Les débuts du Christianisme

Rappels historiques sur Gandumas du IIe au XIIIe siècle

Vers le IIe siècle, introduit par des marchands orientaux qui commerçaient avec le sud de la gaule, le christianisme se répandit en Gaule. Cette religion monothéiste fut diffusée par des anachorètes qui de région en région portèrent la parole du Christ. Clandestine, combattue par les romains, elle vit pourtant venir à elle de nombreux gallos romains. Elle apportait l’espoir, au moment où l’empire romain commençait à vaciller. Elle apprenait aussi à dominer ses peurs, face aux Barbares qui déferlaient sur le pays depuis le 3éme siècle. Enfin elle créait une nouvelle communauté décidée à propager ses idées et à les partager avec le plus grand nombre. En 313, l’empire romain accorda la liberté de culte, à tous ses sujets. En 392, les romains interdirent les cultes païens et la religion chrétienne occupa désormais la première place.

Les églises originelles, en forme de croix et orientées vers Jérusalem, apparurent au début du Ve siècle. Elles étaient élevées dans des endroits isolés, propices à la prière et au recueillement. En Périgord ce fut l’évêque Chronope (506- 533) qui se chargea de faire construire des églises et d’organiser les paroisses. Après la bataille de Vouillé (507) les Wisigoths, qui occupaient l’Aquitaine, durent l’abandonner. Or ils s’opposaient à la foi chrétienne, torturaient et exécutaient, ceux qui pratiquaient cette religion. Après leur départ, l’Aquitaine fut rapidement christianisée.

Gandumas n’échappa pas à ce schéma.
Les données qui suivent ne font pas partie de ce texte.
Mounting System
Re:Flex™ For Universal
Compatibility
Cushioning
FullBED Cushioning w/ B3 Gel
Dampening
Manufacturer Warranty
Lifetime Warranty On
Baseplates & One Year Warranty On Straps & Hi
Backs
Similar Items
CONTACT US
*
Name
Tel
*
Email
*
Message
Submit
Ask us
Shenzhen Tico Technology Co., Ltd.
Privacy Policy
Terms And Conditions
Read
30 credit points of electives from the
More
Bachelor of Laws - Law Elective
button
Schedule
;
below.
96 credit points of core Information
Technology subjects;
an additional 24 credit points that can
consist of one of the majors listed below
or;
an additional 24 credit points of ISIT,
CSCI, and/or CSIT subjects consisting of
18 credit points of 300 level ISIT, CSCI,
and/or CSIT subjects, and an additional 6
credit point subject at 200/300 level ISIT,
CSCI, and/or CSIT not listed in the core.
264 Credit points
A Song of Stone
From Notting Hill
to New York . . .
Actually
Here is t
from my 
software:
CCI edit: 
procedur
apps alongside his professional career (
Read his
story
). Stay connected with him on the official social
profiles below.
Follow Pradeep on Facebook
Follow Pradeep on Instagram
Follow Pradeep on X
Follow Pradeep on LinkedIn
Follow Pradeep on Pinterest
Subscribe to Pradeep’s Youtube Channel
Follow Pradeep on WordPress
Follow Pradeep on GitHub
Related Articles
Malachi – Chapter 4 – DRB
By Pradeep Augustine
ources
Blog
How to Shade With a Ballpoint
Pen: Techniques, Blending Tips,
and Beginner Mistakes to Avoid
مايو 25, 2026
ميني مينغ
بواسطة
Gandumas est cité dans le testament d’Aredius en 571 ou 572, selon les sources. Aredius (510-591), futur Saint Yrieix, fut élevé dans la religion chrétienne par sa mère Pélagie. Il fit des études de théologie au monastère de Vigeois, puis devint chancelier à la cour de Théodebert 1er, roi du royaume d’Austrasie dont dépendait Limoges. C’est à cette époque qu’il fut ordonné prêtre par Saint Nizier. Adepte des idées de Saint Martin, auteur de nombreux miracles, il parcourut le Limousin et le nord du Périgord pour y fonder des lieux de prières. A Gandumas au 6éme siècle (on écrivait Gandomaro), il fonda un oratoire. Autour de cet oratoire, se groupèrent quelques communautés chrétiennes, composées d’hommes et de femmes qui n’obéissaient à aucune règle comme ce le fut plus tard, lorsque les ordres religieux virent le jour. Ces diacres entretenaient les lieux et assistaient le prêtre. Ils pouvaient aussi assurer certains actes religieux simples, auprès de la population locale.